La vraie nouveauté se situe dans cette composante de l’accord. C’est la première fois que l’enveloppe liée aux augmentations individuelles apparaît noir sur blanc dans un accord NAO. Surtout, cela correspond à un doublement de l’enveloppe habituelle.

En effet, traditionnellement, le montant de l’enveloppe consacrée par Lectra aux augmentations salariales se situait autour de l’inflation + 1%, le montant de l’inflation souvent consacré aux augmentations générales, et 1% consacré aux augmentations individuelles. Cette année, 2% de la masse salariale seront consacrés aux augmentations individuelles. C’est loin d’être négligeable, mais les besoins ne le sont pas moins.

Ces 2% doivent répondre à un double objectif : d’une part retrouver pour certains emplois des niveaux de salaire compétitifs au regard du marché du travail, d’autre part accorder des augmentations individuelles dites « au mérite ». Pour les cadres au forfait jour, 2% permettent aussi de rivaliser avec les minima conventionnels de la métallurgie (un précédent article sur le sujet) qui évoluent en moyenne comme l’inflation  + 1.8%.

Nous estimons que 2% cette année permettront de répondre partiellement aux enjeux identifiés. L’un de nos regrets est de ne pas avoir su partager avec la direction le besoin de fixer la composante « rattrapage » et celle liée aux augmentations au mérite. Les moyens étant limités, la première composante prendra peut-être l’ascendant sur la seconde.

Des places en crèches pour les salariés

Un sujet qui fait son retour, invité à la table des négociations par la Direction, afin de répondre à une difficulté croissante des salariés d’accéder à des places en crèche pour leurs très jeunes enfants. L’objectif, assumé, est d’ajouter un moyen d’attractivité pour de nouveaux embauchés, ou de fidélisation pour les salariés jeunes parents.

Le principe : Lectra réserve un certain nombre de « berceaux » dans un réseau de crèches privées, réparties sur tout le territoire français (Paris inclus). Un système de priorisation (à la charge du prestataire) attribuera les places disponibles parmi l’ensemble des candidats. Pour cette première année, 25 places seront réservées. Sachant que la population de Lectra connaît environ une trentaine de naissances par an, soit approximativement 90 enfants entre 0 et 3 ans, sachant également que ce mode de garde n’en est qu’un parmi d’autres, la jauge nous semble correctement calibrée pour tester ce nouveau dispositif. La Direction compte ajuster cette jauge au fil des années, en fonction du succès rencontré. Le dispositif entrera en fonction en septembre prochain, avec l’ambition de le pérenniser dans un prochain accord.

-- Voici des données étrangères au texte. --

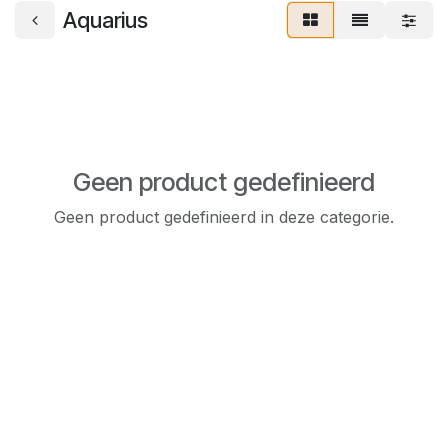
Aquarius
Geen product gedefinieerd
Geen product gedefinieerd in deze categorie.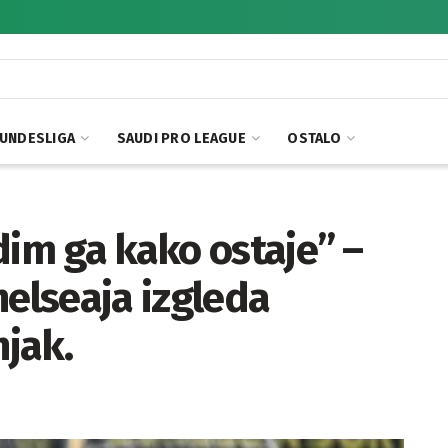
UNDESLIGA
SAUDI PRO LEAGUE
OSTALO
dim ga kako ostaje” –
helseaja izgleda
njak.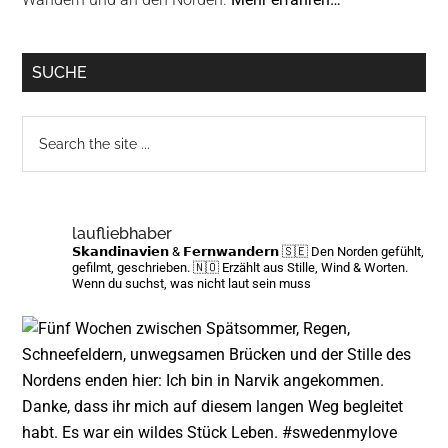
SUCHE
Search
the
site
...
laufliebhaber
𝗦𝗸𝗮𝗻𝗱𝗶𝗻𝗮𝘃𝗶𝗲𝗻 & 𝗙𝗲𝗿𝗻𝘄𝗮𝗻𝗱𝗲𝗿𝗻
🇸🇪 Den Norden gefühlt,
gefilmt, geschrieben.
🇳🇴 Erzählt aus Stille, Wind & Worten.
Wenn du suchst, was nicht laut sein muss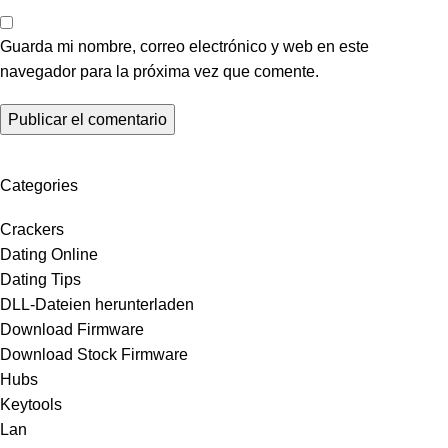
Guarda mi nombre, correo electrónico y web en este
navegador para la próxima vez que comente.
Categories
Crackers
Dating Online
Dating Tips
DLL-Dateien herunterladen
Download Firmware
Download Stock Firmware
Hubs
Keytools
Lan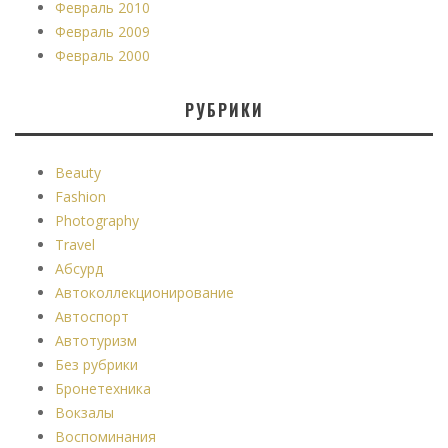
Февраль 2010
Февраль 2009
Февраль 2000
РУБРИКИ
Beauty
Fashion
Photography
Travel
Абсурд
Автоколлекционирование
Автоспорт
Автотуризм
Без рубрики
Бронетехника
Вокзалы
Воспоминания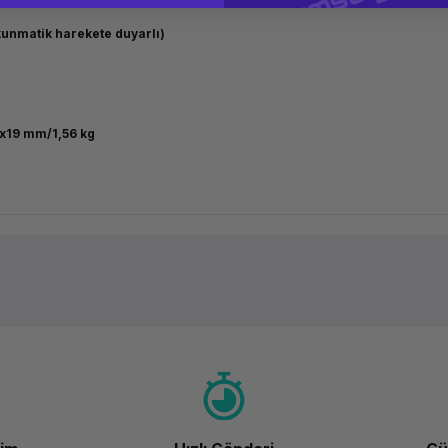
kunmatik harekete duyarlı)
x19 mm/1,56 kg
Ürün hakkında henüz soru sorulmamış.
Bu ürüne ilk yorumu siz yapın!
Yorum Yaz
Soru Sor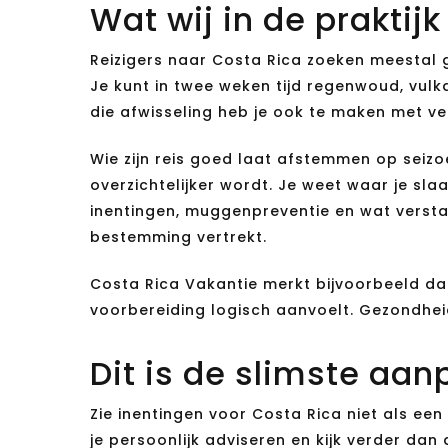
Wat wij in de praktijk
Reizigers naar Costa Rica zoeken meestal 
Je kunt in twee weken tijd regenwoud, vul
die afwisseling heb je ook te maken met v
Wie zijn reis goed laat afstemmen op seiz
overzichtelijker wordt. Je weet waar je sla
inentingen, muggenpreventie en wat verstand
bestemming vertrekt.
Costa Rica Vakantie merkt bijvoorbeeld dat
voorbereiding logisch aanvoelt. Gezondhei
Dit is de slimste aan
Zie inentingen voor Costa Rica niet als een 
je persoonlijk adviseren en kijk verder dan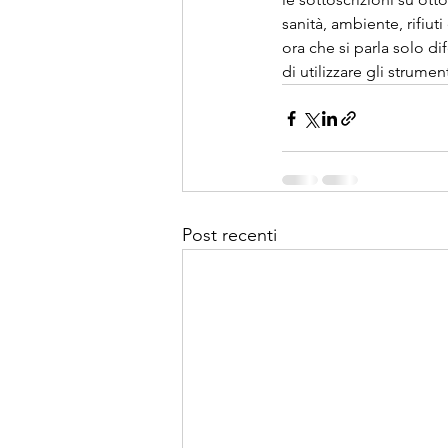
sanità, ambiente, rifiut
ora che si parla solo d
di utilizzare gli strume
Post recenti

Ne vous méprenez pas : il ne s’agit pas d’un financement de la garde par Lectra, mais seulement d’une réservation de place.

Un accord précurseur ?

Si nos demandes n’ont pas toutes été retenues, nous avons jugé que cet accord était bon pour les salariés et devait être signé. Vous l’aurez compris, il est pour nous le signe de la prise en considération des attentes des salariés, actuels comme futurs, sur un marché de l’emploi plus tendu que jamais. La capacité à conserver et à attirer ses talents est l’une des clés dans la réussite de l’entreprise, qui a pris cette année une nouvelle envergure.

Daniel Harari est clair dans son intention de maintenir ce cap pour les années à venir en termes de politique salariale. Notre principal regret est de n’avoir pas réussi à traduire cette intention dans la rédaction de l’accord, non pas à cause d’un déficit de confiance, mais tout simplement afin de donner une meilleure visibilité aux salariés, et de pouvoir prendre à notre compte cet objectif de long terme.

L’orientation prise aujourd’hui est d’autant plus cruciale qu’une nouvelle convention de la métallurgie vient d’être adoptée, et qu’elle fait en particulier disparaître l’évolution automatique du coefficient. Nous traiterons ce point plus en détail dans une prochaine publication, mais connaissant le poids de ce mécanisme dans l’évolution des rémunérations chez Lectra, il va être fondamental de repenser en profondeur, dans les 2 années à venir (échéance de l’application de la nouvelle convention), la politique salariale de l’entreprise.